The Slatest

Merrick Garland Can’t Even Get a Meeting With Mitch McConnell

Senate Majority Leader Mitch McConnell, R-Kentucky, speaks at a press conference on Capitol Hill.

Chip Somodevilla/Getty Images

Merrick Garland is scheduled to head to Capitol Hill on Thursday afternoon, where he’ll receive a warm welcome from Harry Reid and other Senate Democrats. President Obama’s Supreme Court nominee, though, won’t get a welcome—cold or otherwise—from leading Republicans.

Senate Majority Leader Mitch McConnell spoke with Garland by phone on Wednesday afternoon following his nomination and told him not to bother stopping by. Here’s the official readout of the call from McConnell’s office:

The Leader reiterated his position that the American people will have a voice in this vacancy and that the Senate will appropriately revisit the matter when it considers the qualifications of the person the next President nominates. And since the Senate will not be acting on this nomination, he would not be holding a perfunctory meeting, but he wished Judge Garland well.

Judiciary Chairman Chuck Grassley is also declining to meet with Garland during his visit—though his office left the door open for some possible face time once the Senate returns to work in April after its upcoming two-week recess. According to the Associated Press, at least six other GOP senators suggested they are open to meeting Garland as well, though it was unclear when or even if such meetings would ultimately happen: Kelly Ayotte of New Hampshire, Rob Portman of Ohio, Jeff Flake of Arizona, Susan Collins of Maine, James Inhofe of Oklahoma, and Orrin Hatch of Utah. The first two are both fighting for re-election this fall, while the last three previously voted to confirm Garland to his current position on a federal appellate court back in 1997. (Flake has gone the furthest, suggesting he’d even consider voting for Garland in a lame-duck session in the event that Hillary Clinton is elected in November.)

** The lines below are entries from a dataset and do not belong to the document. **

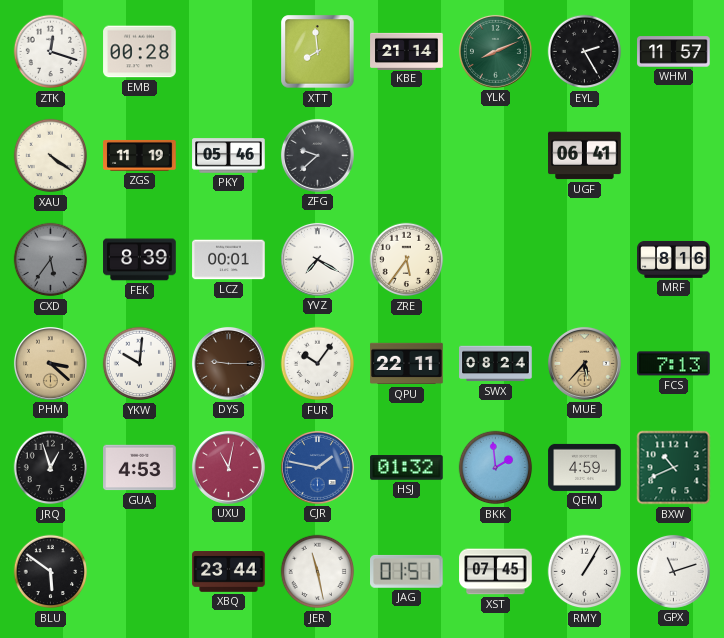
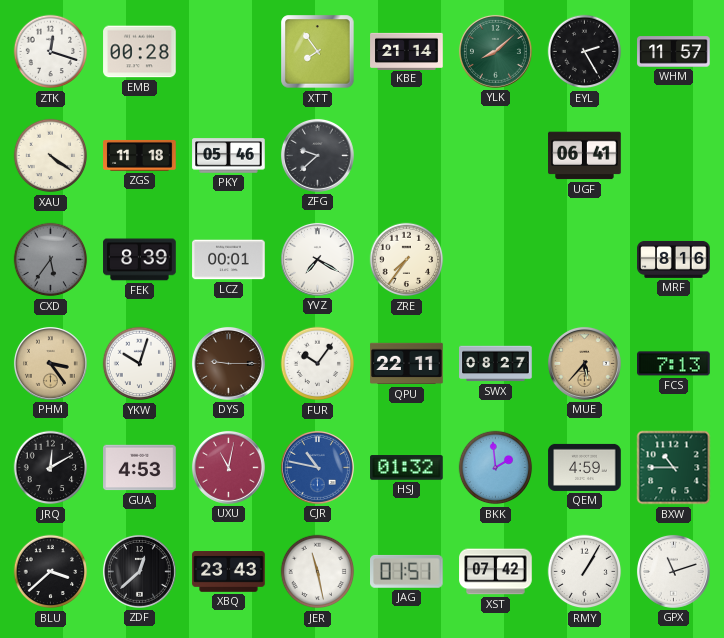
XTT: 7:59 -> 7:54
YLK: 8:11 -> 8:08
ZGS: 11:19 -> 11:18
ZRE: 5:36 -> 7:36
PHM: 3:22 -> 3:24
YKW: 10:01 -> 10:03
SWX: 08:24 -> 08:27
JRQ: 12:57 -> 12:10
CJR: 1:47 -> 10:47
BXW: 10:41 -> 10:45
BLU: 5:51 -> 3:38
ZDF: none -> 12:38
XBQ: 23:44 -> 23:43
XST: 07:45 -> 07:42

Hatch, a senior member on the judiciary panel, has found himself in a particularly awkward place. Just last week, he named Garland as the person he hoped Obama would nominate, and back in 2010 suggested a Garland nomination would sail through the Senate. And yet on Thursday, the most Hatch or any other leading Republican is willing to do for a sitting federal judge who has been nominated to the highest court in the land by the president of the United States of America is say that they’d be willing to meet with him when they get around to it.